Protests and demonstrations from the Black Lives Matter movement happened in response to Castile’s death, with many expressing outrage and concern over another case of police violence in an ongoing pattern.

One of their main problems is the systematic targeting of people of color being emphasized by the fact that Castile was subject to over eighty traffic stops, forty-seven of which he was found not-guilty.

Police responded with the fact that Philando Castile was carrying a gun and therefore posed an armed threat. They condemned the protests as a result of this. Many who viewed the incident noted that Philando Castile had informed the police of the weapon and notified them that he was legally licensed to carry the firearm.

Andrea Moore, President of the Black Student Union at UMass Dartmouth, said, “The shooting was not justified.” She went on to explain how he had informed the police of his firearm, and how he had followed all proper procedures and orders from police.

The frequency of the stops also prompted Minnesota Governor Mark Dayton to talk about race as an underlying factor.
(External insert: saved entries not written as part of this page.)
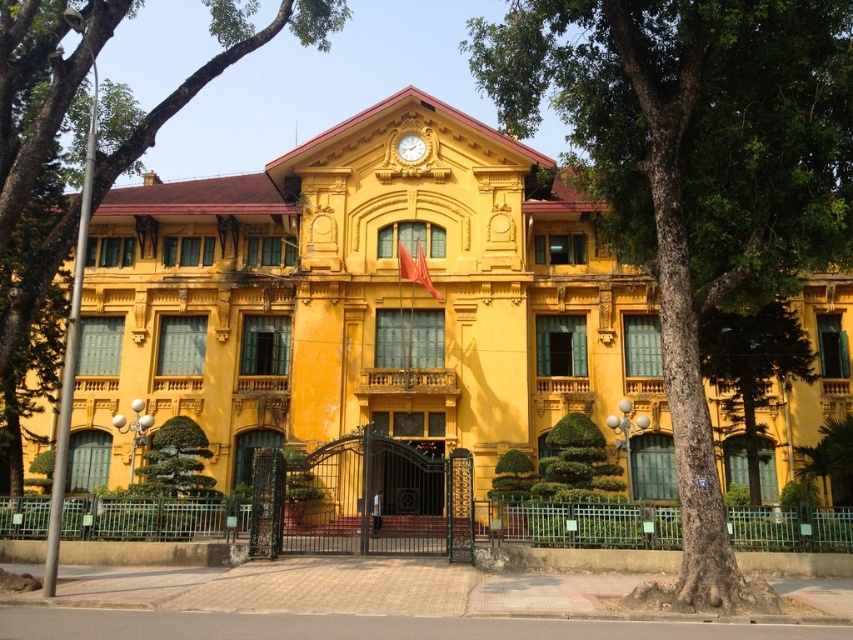 You are standing in front of the grand yellow building and want to take a photo of the gold textured clock at center. However, there is a green textured tree at lower right in the scene. Will the tree block your view of the clock?

The green textured tree at lower right is closer to the viewer than the gold textured clock at center, so it may block the view of the clock depending on the angle and distance from the tree. To ensure the clock is visible, move further away or adjust your position to avoid the tree obstructing the view.

You are a painter who wants to paint both the yellow matte building at center and the gold textured clock at center. If you have a limited amount of paint, which object should you prioritize painting first based on their sizes?

The yellow matte building at center should be prioritized first because its width is larger than the gold textured clock at center, requiring more paint. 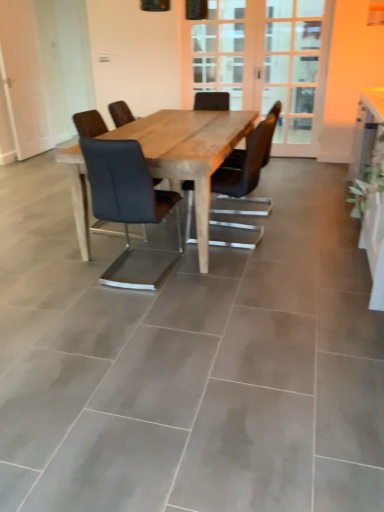 Find the location of a particular element. This screenshot has height=512, width=384. free spot in front of matte black chair at center, the second chair in the right-to-left sequence is located at coordinates (139, 306). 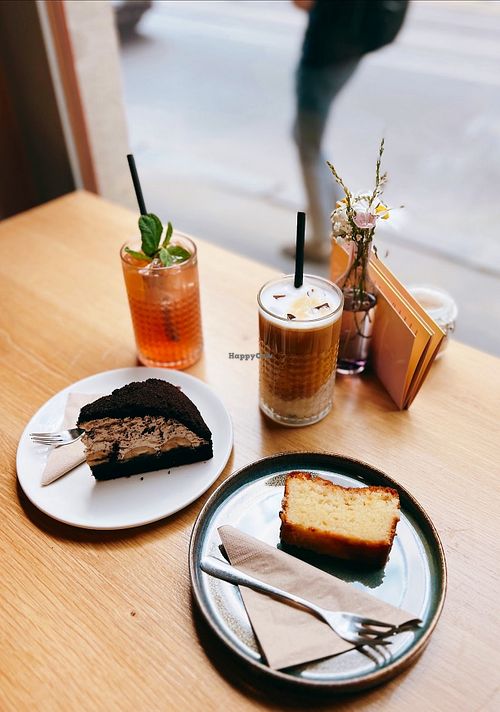 The image size is (500, 712). In order to click on napkin in this screenshot , I will do `click(277, 570)`. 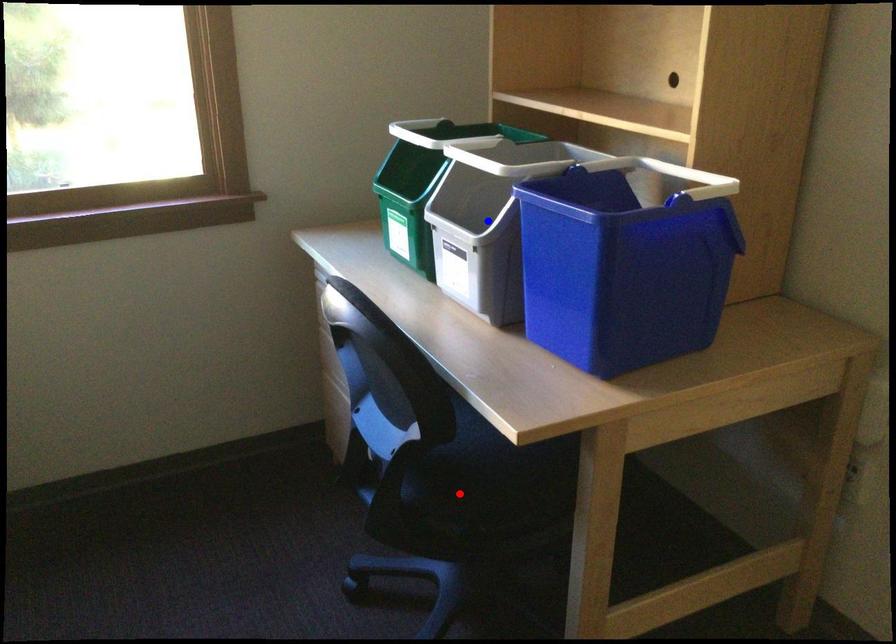 Question: In the image, two points are highlighted. Which point is nearer to the camera? Reply with the corresponding letter.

He asked, “Would this have happened if those drivers were white? I don’t think it would have.” Moore also commented in agreement with this, noting how the death was largely racially motivated.

The protests continued to build momentum when a high profile football player, Colin Kaepernick, refused to stand during the opening national anthem at one of the games.

When queried why, he had responded that it was due to the number and frequency of killings of people of color, also adding, “It would be selfish on my part to look the other way.”

This drew two reactions, one from President Obama, who commended Kaepernick on his stance and said that it was his right to do what he wished.

Obama expressed consideration for those who were in uniform for the flag and the symbol that it was, but he nevertheless was glad Kaepernick had stood up as it promoted conversation about race, and discussion.

Casey Bernier, a senior English major, responded by saying, “I didn’t agree with what he did, because it’s the national anthem, it’s our country, not just one group of people.”

Many lauded President Obama for standing behind Kaepernick and welcoming his stance on race. The 49ers player has also seen a huge surge in shirts, jerseys, hats, etc. with his logo and number branded onto them as a result of this.

Moore commented on how Kaepernick’s demonstration not only provided the opportunity for discourse, but also especially for campus, where discussion of race was often not happening.

The team managers behind Kaepernick’s team have stood by his decision, and will not be taking any action against the player for his right to free speech. Yet, he has been the subject of derision and hostility from many players and fans who have not taken his expression kindly.

The most extreme reaction was courted by the Santa Clara police union, who in response to Kaepernick’s discussion threatened to cease working at all 49ers games for protection services in response.

This was not the first time Kaepernick had been known to sit out on the anthem. However, during several previous games he had taken to sitting instead of standing, and had even knelt at one other 49ers game.

Demonstrating at this particular moment in time this close to the death of Philando Castile drew the attention of many, as Moore noted, remarking, “He used his platform as an athlete to take a stand use it to reach a lot of people and a lot of young people who watch football for a peaceful demonstration.”

The reaction of the Santa Clara police union was received negatively by both Moore and Bernier, with Moore saying, “It reinforces the fact that black people are not protected under the law and by police, and it is punishing his freedom of expression just because he’s a person of color. If it was another person, he wouldn’t be punished for it.”

Many have responded consistently and negatively to Black Lives Matters protests, and simultaneously many others have called for investigations of the police community and culture. This incident is the latest in a series of ongoing incidents between police and minorities within America.